Required action: After reading the entries below, report how many lines have the string "اعمال" in them, giving the number alone.

(Dataset records)

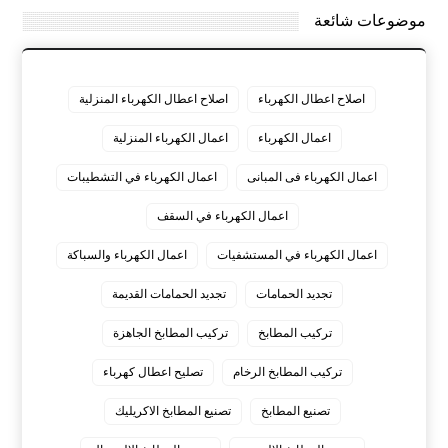
موضوعات شائعة
اصلاح اعطال الكهرباء
اصلاح اعطال الكهرباء المنزلية
اعمال الكهرباء
اعمال الكهرباء المنزلية
اعمال الكهرباء فى المبانى
اعمال الكهرباء في التشطيبات
اعمال الكهرباء في السقف
اعمال الكهرباء في المستشفيات
اعمال الكهرباء والسباكة
تجديد الحمامات
تجديد الحمامات القديمة
تركيب المطابخ
تركيب المطابخ الجاهزة
تركيب المطابخ الرخام
تصليح اعطال كهرباء
تصنيع المطابخ
تصنيع المطابخ الاكريليك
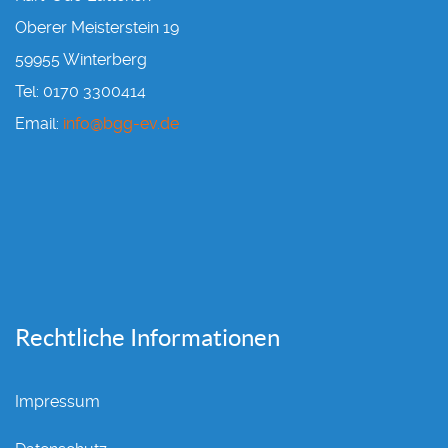
Oberer Meisterstein 19
59955 Winterberg
Tel: 0170 3300414
Email:
info@bgg-ev.de
Rechtliche Informationen
Impressum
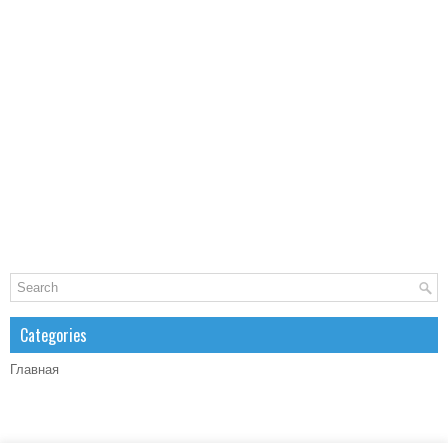
Categories
Главная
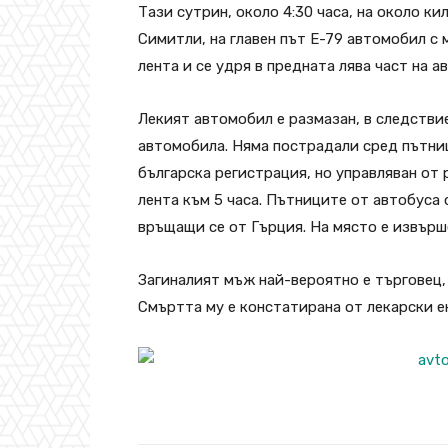
Тази сутрин, около 4:30 часа, на около к
Симитли, на главен път E-79 автомобил с
лента и се удря в предната лява част на 
Лекият автомобил е размазан, в следствие
автомобила. Няма пострадали сред пътниц
българска регистрация, но управляван от 
лента към 5 часа. Пътниците от автобуса 
връщащи се от Гърция. На място е извърш
Загиналият мъж най-вероятно е търговец, 
Смъртта му е констатирана от лекарски е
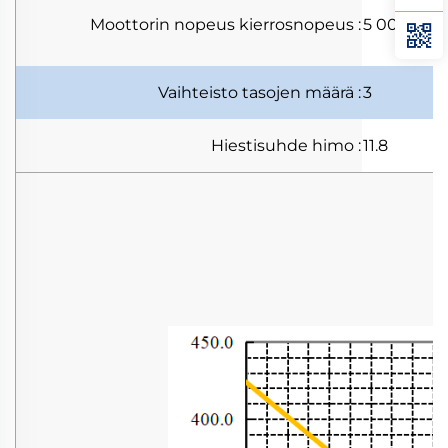
Moottorin nopeus
kierrosnopeus
:
5 000 kier
Vaihteisto
tasojen määrä
:
3
Hiestisuhde
himo
:
11.8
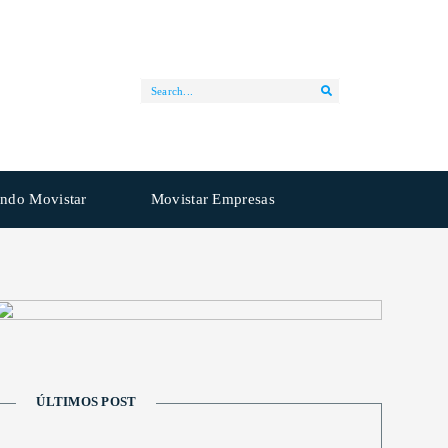
ndo Movistar
Movistar Empresas
ÚLTIMOS POST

Result for this exercise: 7